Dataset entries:

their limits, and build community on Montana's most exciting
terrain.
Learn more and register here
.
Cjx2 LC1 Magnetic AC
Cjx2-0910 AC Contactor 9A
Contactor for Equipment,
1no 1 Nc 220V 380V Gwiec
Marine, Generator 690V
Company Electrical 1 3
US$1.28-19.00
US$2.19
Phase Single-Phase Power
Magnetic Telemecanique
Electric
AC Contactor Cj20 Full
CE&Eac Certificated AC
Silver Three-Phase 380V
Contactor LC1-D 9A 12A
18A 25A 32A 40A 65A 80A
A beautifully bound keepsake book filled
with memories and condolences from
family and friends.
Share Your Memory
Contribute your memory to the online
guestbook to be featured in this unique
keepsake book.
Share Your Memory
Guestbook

---

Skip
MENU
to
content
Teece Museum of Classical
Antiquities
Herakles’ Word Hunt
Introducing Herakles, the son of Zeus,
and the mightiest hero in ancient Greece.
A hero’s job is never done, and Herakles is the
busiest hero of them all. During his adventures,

BRIEF: Repeat, exactly as they stand above, the lines from the line with "US$1.28-19.00" to the line with "Contribute your memory to the online", both lines included.

SOLVED EXERCISE:
US$1.28-19.00
US$2.19
Phase Single-Phase Power
Magnetic Telemecanique
Electric
AC Contactor Cj20 Full
CE&Eac Certificated AC
Silver Three-Phase 380V
Contactor LC1-D 9A 12A
18A 25A 32A 40A 65A 80A
A beautifully bound keepsake book filled
with memories and condolences from
family and friends.
Share Your Memory
Contribute your memory to the online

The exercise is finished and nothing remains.